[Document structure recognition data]
====
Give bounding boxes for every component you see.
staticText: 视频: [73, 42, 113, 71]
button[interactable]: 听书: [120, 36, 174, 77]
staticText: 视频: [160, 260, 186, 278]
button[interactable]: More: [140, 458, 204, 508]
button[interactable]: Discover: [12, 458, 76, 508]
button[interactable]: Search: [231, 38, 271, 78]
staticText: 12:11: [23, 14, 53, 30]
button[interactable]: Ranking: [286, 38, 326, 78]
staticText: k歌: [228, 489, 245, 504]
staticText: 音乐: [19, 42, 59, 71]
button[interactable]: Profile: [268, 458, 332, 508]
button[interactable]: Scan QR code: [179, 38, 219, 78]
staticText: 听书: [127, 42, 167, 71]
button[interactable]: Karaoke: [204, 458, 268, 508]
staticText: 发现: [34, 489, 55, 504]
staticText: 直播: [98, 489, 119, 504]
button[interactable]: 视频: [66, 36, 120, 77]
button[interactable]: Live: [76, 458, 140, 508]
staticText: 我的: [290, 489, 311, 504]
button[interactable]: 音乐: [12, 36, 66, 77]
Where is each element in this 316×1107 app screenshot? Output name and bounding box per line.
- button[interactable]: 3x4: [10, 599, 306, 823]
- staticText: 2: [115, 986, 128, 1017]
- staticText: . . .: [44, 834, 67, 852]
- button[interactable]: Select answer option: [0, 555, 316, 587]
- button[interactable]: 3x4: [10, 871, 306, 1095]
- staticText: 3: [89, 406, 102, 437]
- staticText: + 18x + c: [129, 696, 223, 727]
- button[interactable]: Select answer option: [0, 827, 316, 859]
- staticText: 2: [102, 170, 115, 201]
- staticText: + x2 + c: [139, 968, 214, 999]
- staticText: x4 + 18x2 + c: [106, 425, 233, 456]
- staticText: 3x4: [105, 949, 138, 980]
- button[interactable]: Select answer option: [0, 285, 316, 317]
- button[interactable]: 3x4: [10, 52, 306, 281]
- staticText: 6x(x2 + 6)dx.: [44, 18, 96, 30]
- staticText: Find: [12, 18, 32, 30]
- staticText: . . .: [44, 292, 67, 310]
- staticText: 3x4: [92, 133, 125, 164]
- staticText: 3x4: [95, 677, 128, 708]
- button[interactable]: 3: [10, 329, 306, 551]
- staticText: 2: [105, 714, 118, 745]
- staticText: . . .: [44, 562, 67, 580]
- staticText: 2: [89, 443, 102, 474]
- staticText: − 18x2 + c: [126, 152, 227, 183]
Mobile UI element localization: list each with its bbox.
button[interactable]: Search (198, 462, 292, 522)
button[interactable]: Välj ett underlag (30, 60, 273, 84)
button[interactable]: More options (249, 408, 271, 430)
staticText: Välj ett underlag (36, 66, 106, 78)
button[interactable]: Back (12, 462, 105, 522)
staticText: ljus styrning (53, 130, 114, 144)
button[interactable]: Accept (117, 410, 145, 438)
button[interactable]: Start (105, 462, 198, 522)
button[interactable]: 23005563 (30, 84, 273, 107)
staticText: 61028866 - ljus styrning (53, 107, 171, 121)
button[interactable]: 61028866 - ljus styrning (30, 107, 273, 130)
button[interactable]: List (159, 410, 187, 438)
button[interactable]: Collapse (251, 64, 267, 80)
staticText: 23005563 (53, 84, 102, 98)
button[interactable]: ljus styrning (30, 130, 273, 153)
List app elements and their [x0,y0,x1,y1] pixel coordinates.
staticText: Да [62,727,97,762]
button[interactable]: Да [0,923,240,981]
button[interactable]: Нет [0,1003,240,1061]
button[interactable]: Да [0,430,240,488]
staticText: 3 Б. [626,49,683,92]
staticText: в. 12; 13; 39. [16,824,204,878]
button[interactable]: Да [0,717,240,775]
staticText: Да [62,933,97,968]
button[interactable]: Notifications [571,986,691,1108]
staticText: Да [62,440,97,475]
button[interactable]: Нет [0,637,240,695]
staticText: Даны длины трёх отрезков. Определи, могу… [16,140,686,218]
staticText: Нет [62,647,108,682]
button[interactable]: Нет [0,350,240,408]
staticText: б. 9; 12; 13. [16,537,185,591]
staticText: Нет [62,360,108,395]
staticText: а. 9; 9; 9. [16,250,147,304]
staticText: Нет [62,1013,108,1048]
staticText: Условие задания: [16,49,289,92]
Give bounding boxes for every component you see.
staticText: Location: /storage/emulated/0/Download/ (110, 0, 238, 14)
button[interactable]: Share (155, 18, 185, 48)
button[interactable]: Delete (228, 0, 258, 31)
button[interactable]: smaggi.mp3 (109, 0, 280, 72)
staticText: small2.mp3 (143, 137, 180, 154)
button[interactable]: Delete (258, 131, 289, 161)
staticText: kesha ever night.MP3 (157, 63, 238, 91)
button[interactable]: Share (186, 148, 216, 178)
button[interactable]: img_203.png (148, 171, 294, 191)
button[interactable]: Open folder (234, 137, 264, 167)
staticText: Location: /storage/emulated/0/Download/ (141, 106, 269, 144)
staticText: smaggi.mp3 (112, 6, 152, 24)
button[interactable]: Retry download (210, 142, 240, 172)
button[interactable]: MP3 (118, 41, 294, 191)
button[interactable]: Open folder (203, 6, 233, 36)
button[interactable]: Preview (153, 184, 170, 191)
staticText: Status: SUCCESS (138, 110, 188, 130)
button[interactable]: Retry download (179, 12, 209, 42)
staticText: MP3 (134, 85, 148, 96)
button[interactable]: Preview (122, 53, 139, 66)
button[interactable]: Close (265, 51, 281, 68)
====
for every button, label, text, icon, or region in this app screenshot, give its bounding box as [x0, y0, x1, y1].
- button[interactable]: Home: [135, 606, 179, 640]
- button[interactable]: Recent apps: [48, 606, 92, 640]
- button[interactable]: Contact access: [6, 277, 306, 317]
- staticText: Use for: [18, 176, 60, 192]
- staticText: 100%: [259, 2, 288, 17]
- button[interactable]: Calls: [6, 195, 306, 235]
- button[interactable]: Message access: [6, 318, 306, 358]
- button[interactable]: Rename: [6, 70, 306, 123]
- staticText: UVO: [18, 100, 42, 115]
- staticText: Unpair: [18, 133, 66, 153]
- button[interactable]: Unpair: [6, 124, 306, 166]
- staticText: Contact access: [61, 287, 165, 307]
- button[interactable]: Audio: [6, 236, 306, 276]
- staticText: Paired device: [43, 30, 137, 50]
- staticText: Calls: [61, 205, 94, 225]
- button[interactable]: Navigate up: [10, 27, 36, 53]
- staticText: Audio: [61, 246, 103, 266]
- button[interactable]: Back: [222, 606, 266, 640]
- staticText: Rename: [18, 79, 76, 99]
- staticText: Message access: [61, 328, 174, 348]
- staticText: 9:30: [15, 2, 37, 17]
====
- [INSTRUCTIONS TO FOLLOW] Filter the entries above and return only the lines holding "Retry".

- [RESPONSE AREA]
button[interactable]: Retry download (210, 142, 240, 172)
button[interactable]: Retry download (179, 12, 209, 42)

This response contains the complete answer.